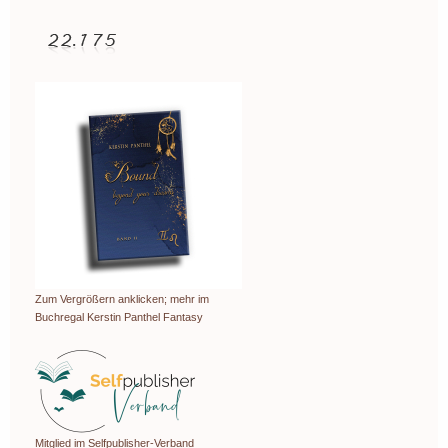
Zum Vergrößern anklicken; mehr im
Buchregal Kerstin Panthel Fantasy
Mitglied im Selfpublisher-Verband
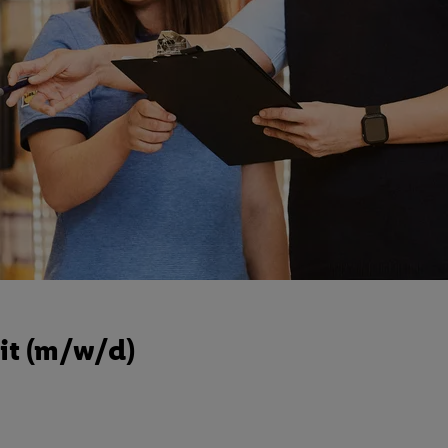
it (m/w/d)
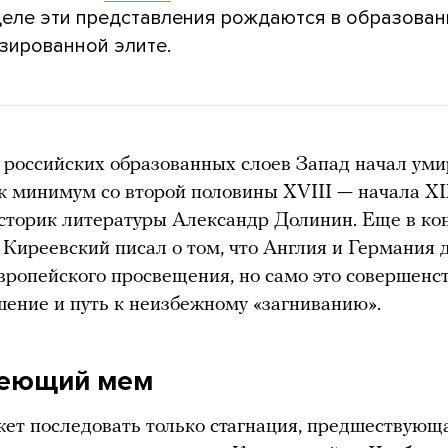
деле эти представления рождаются в образова
зированной элите.
 российских образованных слоев Запад начал уми
к минимум со второй половины XVIII — начала XI
сторик литературы Александр Долинин. Еще в ко
 Киреевский писал о том, что Англия и Германия 
ропейского просвещения, но само это совершенс
шение и путь к неизбежному «загниванию».
реющий мем
ет последовать только стагнация, предшествующ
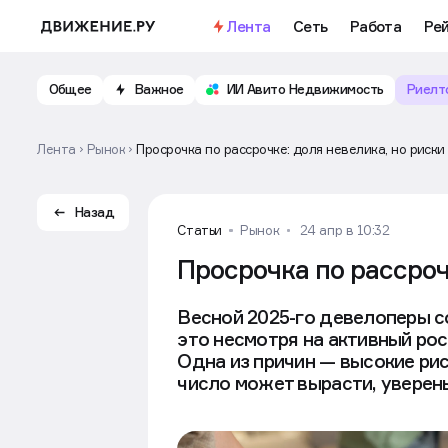
Важное
Откройте доступ к бесплатно
Лента
Сеть
Работа
Рей
Общее
Важное
ИИ Авито Недвижимость
Риелт
Лента
Рынок
Просрочка по рассрочке: доля невелика, но риски
Назад
Статьи
Рынок
24 апр в 10:32
Просрочка по рассроч
Весной 2025-го девелоперы с
это несмотря на активный рос
Одна из причин — высокие рис
число может вырасти, уверен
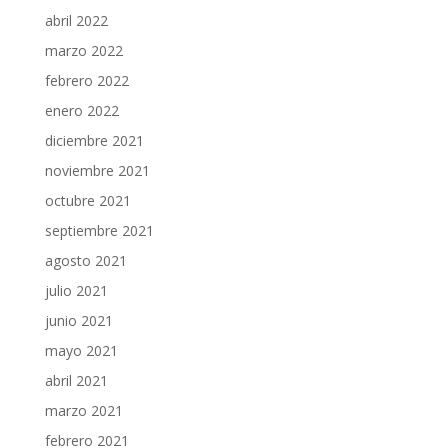
abril 2022
marzo 2022
febrero 2022
enero 2022
diciembre 2021
noviembre 2021
octubre 2021
septiembre 2021
agosto 2021
julio 2021
junio 2021
mayo 2021
abril 2021
marzo 2021
febrero 2021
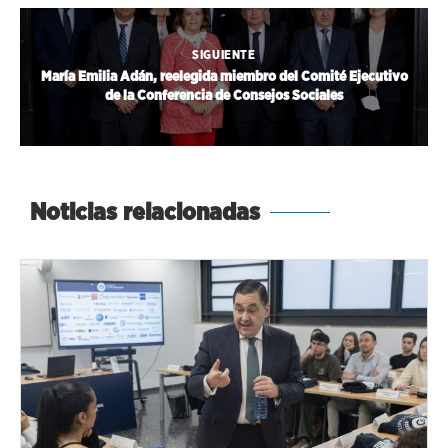
SIGUIENTE
María Emilia Adán, reelegida miembro del Comité Ejecutivo
de la Conferencia de Consejos Sociales
Noticias relacionadas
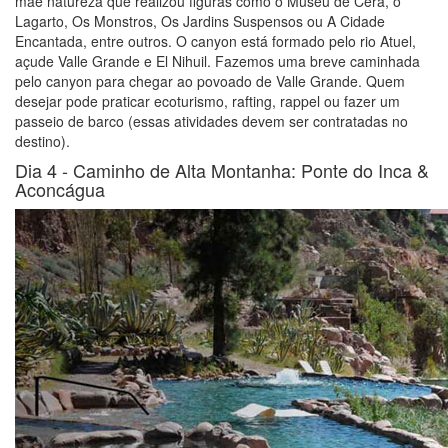
mãe natureza que realizou figuras como o Museu de Cera, o
Lagarto, Os Monstros, Os Jardins Suspensos ou A Cidade
Encantada, entre outros. O canyon está formado pelo rio Atuel,
açude Valle Grande e El Nihuil. Fazemos uma breve caminhada
pelo canyon para chegar ao povoado de Valle Grande. Quem
desejar pode praticar ecoturismo, rafting, rappel ou fazer um
passeio de barco (essas atividades devem ser contratadas no
destino).
Dia 4 -
Caminho de Alta Montanha: Ponte do Inca &
Aconcágua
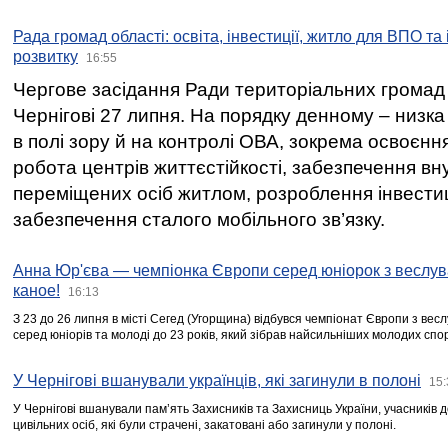
Рада громад області: освіта, інвестиції, житло для ВПО та
розвитку
16:55
Чергове засідання Ради територіальних громад 
Чернігові 27 липня. На порядку денному – низка
в полі зору й на контролі ОВА, зокрема освоєння
робота центрів життєстійкості, забезпечення вн
переміщених осіб житлом, розроблення інвестиц
забезпечення сталого мобільного зв’язку.
Анна Юр'єва — чемпіонка Європи серед юніорок з веслув
каное!
16:13
З 23 до 26 липня в місті Сегед (Угорщина) відбувся чемпіонат Європи з вес
серед юніорів та молоді до 23 років, який зібрав найсильніших молодих спо
У Чернігові вшанували українців, які загинули в полоні
15:
У Чернігові вшанували пам’ять Захисників та Захисниць України, учасників
цивільних осіб, які були страчені, закатовані або загинули у полоні.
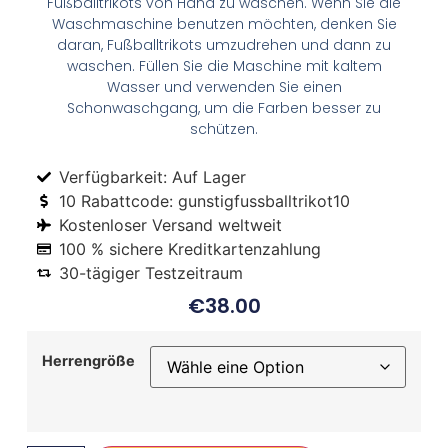
Fußballtrikots von Hand zu waschen. Wenn Sie die
Waschmaschine benutzen möchten, denken Sie
daran, Fußballtrikots umzudrehen und dann zu
waschen. Füllen Sie die Maschine mit kaltem
Wasser und verwenden Sie einen
Schonwaschgang, um die Farben besser zu
schützen.
Verfügbarkeit: Auf Lager
10 Rabattcode: gunstigfussballtrikot10
Kostenloser Versand weltweit
100 % sichere Kreditkartenzahlung
30-tägiger Testzeitraum
€
38.00
Herrengröße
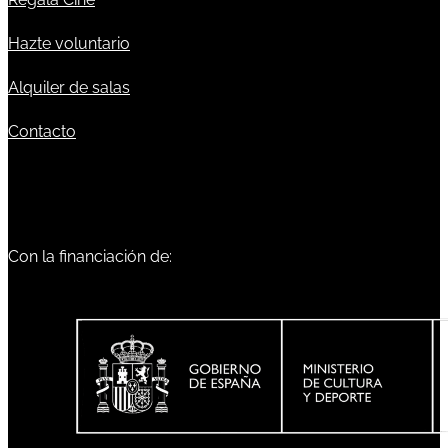
Hazte voluntario
Alquiler de salas
Contacto
Con la financiación de:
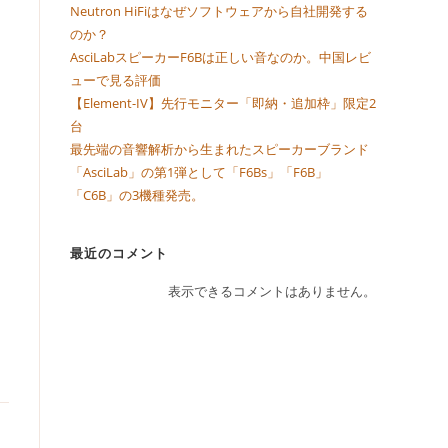
Neutron HiFiはなぜソフトウェアから自社開発する
のか？
AsciLabスピーカーF6Bは正しい音なのか。中国レビ
ューで見る評価
【Element-IV】先行モニター「即納・追加枠」限定2
台
最先端の音響解析から生まれたスピーカーブランド
「AsciLab」の第1弾として「F6Bs」「F6B」
「C6B」の3機種発売。
最近のコメント
表示できるコメントはありません。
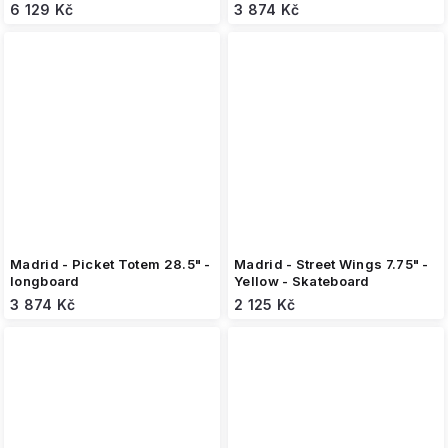
6 129 Kč
3 874 Kč
Madrid - Picket Totem 28.5" -
Madrid - Street Wings 7.75" -
longboard
Yellow - Skateboard
3 874 Kč
2 125 Kč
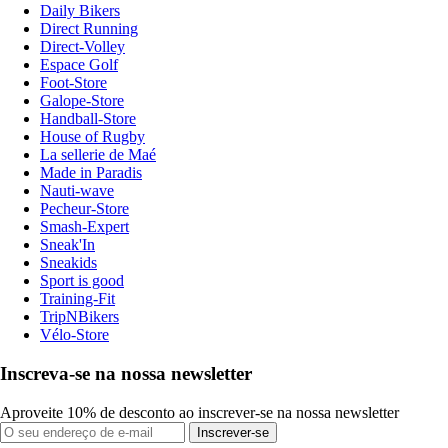
Daily Bikers
Direct Running
Direct-Volley
Espace Golf
Foot-Store
Galope-Store
Handball-Store
House of Rugby
La sellerie de Maé
Made in Paradis
Nauti-wave
Pecheur-Store
Smash-Expert
Sneak'In
Sneakids
Sport is good
Training-Fit
TripNBikers
Vélo-Store
Inscreva-se na nossa newsletter
Aproveite 10% de desconto ao inscrever-se na nossa newsletter
Inscrever-se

▸ Your objective:
Each line in which the string "Чернігові" is found must be copied from the data.

▸ Your solution:
Чернігові 27 липня. На порядку денному – низка
У Чернігові вшанували українців, які загинули в полоні
У Чернігові вшанували пам’ять Захисників та Захисниць України, учасників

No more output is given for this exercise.